Setting up reward functions for open-weight models - Amazon Bedrock
Services or capabilities described in AWS documentation might vary by Region. To see the differences applicable to the AWS European Sovereign Cloud Region, see the AWS European Sovereign Cloud User Guide.

Setting up reward functions for open-weight models

Reward functions evaluate response quality and provide feedback signals for model training. You can set up reward functions using custom Lambda functions.
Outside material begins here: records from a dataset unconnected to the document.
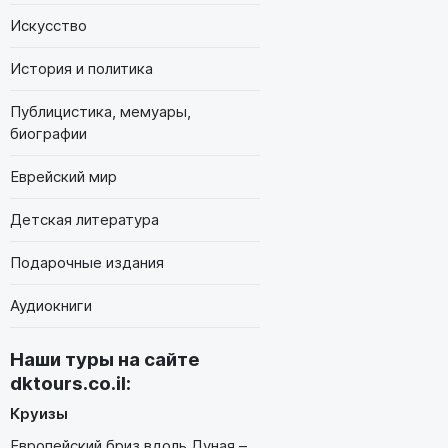
Искусство
История и политика
Публицистика, мемуары,
биографии
Еврейский мир
Детская литература
Подарочные издания
Аудиокниги
Наши туры на сайте
dktours.co.il
:
Круизы
Европейский бриз вдоль Дуная –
Choose the approach that matches your task requirements.

Custom Lambda functions for reward evaluation

You can set up reward functions using custom Lambda functions. Within your Lambda function, you have flexibility in how you implement the evaluation logic:

  • Objective tasks – For objective tasks like code generation or math reasoning, use verifiable rule-based graders that check correctness against known standards or test cases.

  • Subjective tasks – For subjective tasks like instruction following or chatbot interactions, call Amazon Bedrock foundation models as judges within your Lambda function to evaluate response quality based on your criteria.

Your Lambda function can implement complex logic, integrate external APIs, perform multi-step calculations, or combine multiple evaluation criteria depending on your task requirements.

Note

When using custom Lambda functions:

  • Increase the Lambda timeout from default 3 seconds to maximum 15 minutes for complex evaluations.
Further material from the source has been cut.